It isn’t because he’s old fashioned; it’s because he wants to make his intentions perfectly clear to Rukia. He’s not the sort of person that would leave her waiting for years: he has known ever since that night when she saved his life that he was never going to get her out of his system; but he also knows she thinks he’s too young, that she thinks this is a phase he’ll grow out of. She doesn’t want him to tie himself to her when he still has his whole life ahead of him, when he still has places to go, choices to make.

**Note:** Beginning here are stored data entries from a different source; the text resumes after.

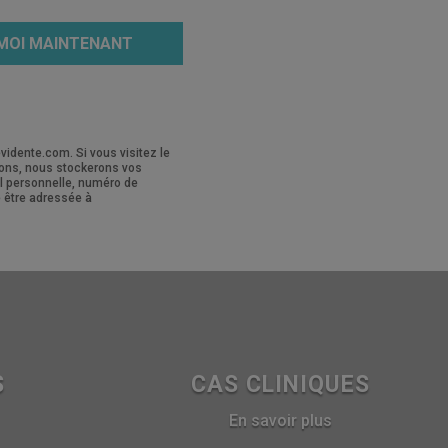
MOI MAINTENANT
vidente.com. Si vous visitez le
ions, nous stockerons vos
il personnelle, numéro de
 être adressée à
S
CAS CLINIQUES
En savoir plus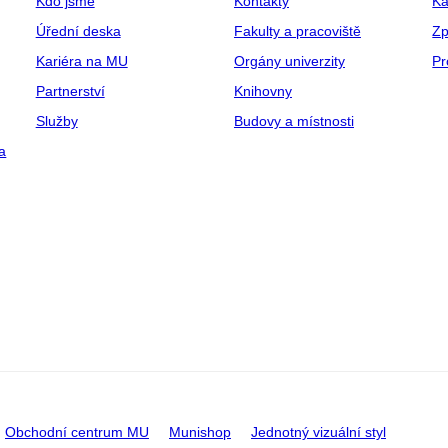
Kdo jsme
Kontakty
Ka
Úřední deska
Fakulty a pracoviště
Zp
Kariéra na MU
Orgány univerzity
Pr
Partnerství
Knihovny
Služby
Budovy a místnosti
a
Obchodní centrum MU
Munishop
Jednotný vizuální styl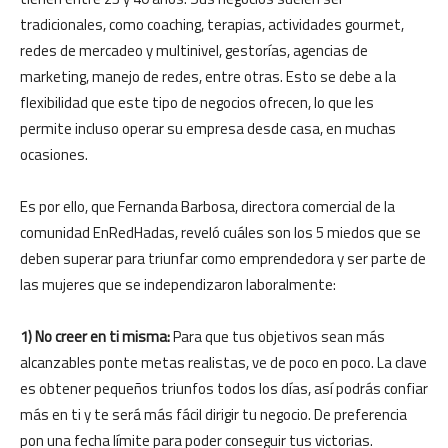
tradicionales, como coaching, terapias, actividades gourmet,
redes de mercadeo y multinivel, gestorías, agencias de
marketing, manejo de redes, entre otras. Esto se debe a la
flexibilidad que este tipo de negocios ofrecen, lo que les
permite incluso operar su empresa desde casa, en muchas
ocasiones.
Es por ello, que Fernanda Barbosa, directora comercial de la
comunidad EnRedHadas, reveló cuáles son los 5 miedos que se
deben superar para triunfar como emprendedora y ser parte de
las mujeres que se independizaron laboralmente:
1) No creer en ti misma:
Para que tus objetivos sean más
alcanzables ponte metas realistas, ve de poco en poco. La clave
es obtener pequeños triunfos todos los días, así podrás confiar
más en ti y te será más fácil dirigir tu negocio. De preferencia
pon una fecha límite para poder conseguir tus victorias.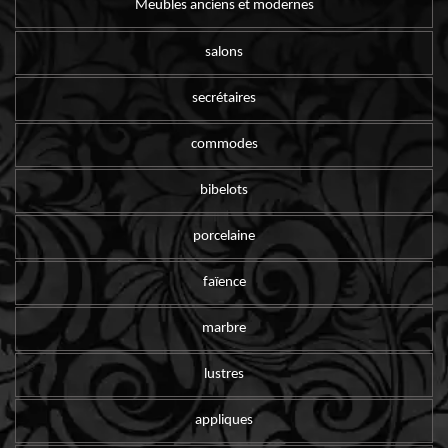
Meubles anciens et modernes
salons
secrétaires
commodes
bibelots
porcelaine
faïence
marbre
lustres
appliques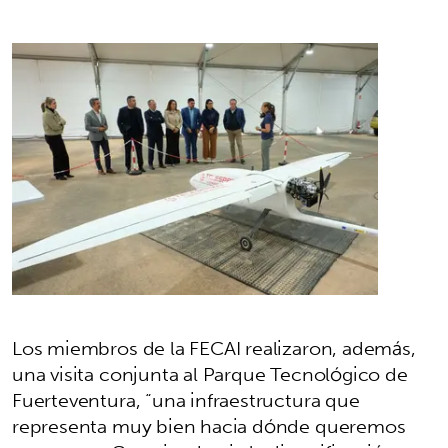
Los miembros de la FECAI realizaron, además,
una visita conjunta al Parque Tecnológico de
Fuerteventura, “una infraestructura que
representa muy bien hacia dónde queremos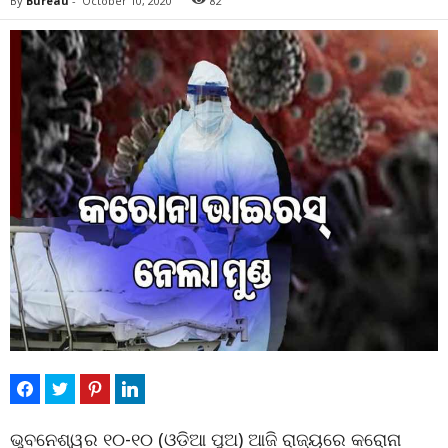
By
Bureau
-
October 10, 2020
82
ଭୁବନେଶ୍ୱର ୧୦-୧୦ (ଓଡ଼ିଆ ପୁଅ) ଆଜି ରାଜ୍ୟରେ କରୋନା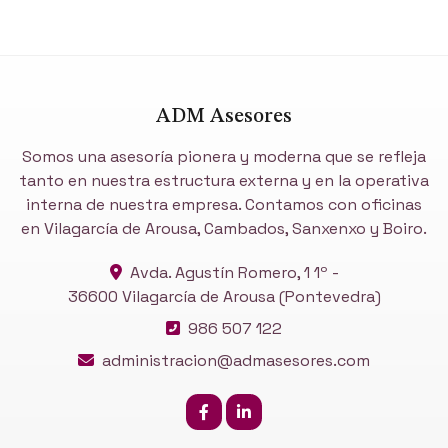
ADM Asesores
Somos una asesoría pionera y moderna que se refleja
tanto en nuestra estructura externa y en la operativa
interna de nuestra empresa. Contamos con oficinas
en Vilagarcía de Arousa, Cambados, Sanxenxo y Boiro.
Avda. Agustín Romero, 1 1º -
36600 Vilagarcía de Arousa
(Pontevedra)
986 507 122
administracion@admasesores.com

She doesn’t realise that their fates have been tied together since the night they met. He does.
Ichigo understands a lot more than she gives him credit for, but he doesn’t argue with her, because if there’s one thing he’s learnt by now, it’s that Rukia is stubborn to a fault, and especially so if she thinks she can save him from getting hurt.
So he waits for her to get used to the idea of this. He’s a patient guy, he’s waited for seventeen months before, and in the meantime, he shows her that he’s not going anywhere. He goes with her on all the dangerous missions, fighting by her side. They make weekly trips to Soul Society to visit her brother and his cousins, because family is important to the both of them, and slowly, he integrates himself so wholly into the fabric of her life that it’s impossible to unwind.
When he does propose, it’s without fanfare. It’s just them, under the stars, walking back to his family home to have dinner with his father and his sisters. The streets are quiet and empty, and the only illumination are the street lamps, casting little pools of light in the inky darkness. He stops at the place where she first gave him her powers, a stone’s throw away from the front door to the Kurosaki family home.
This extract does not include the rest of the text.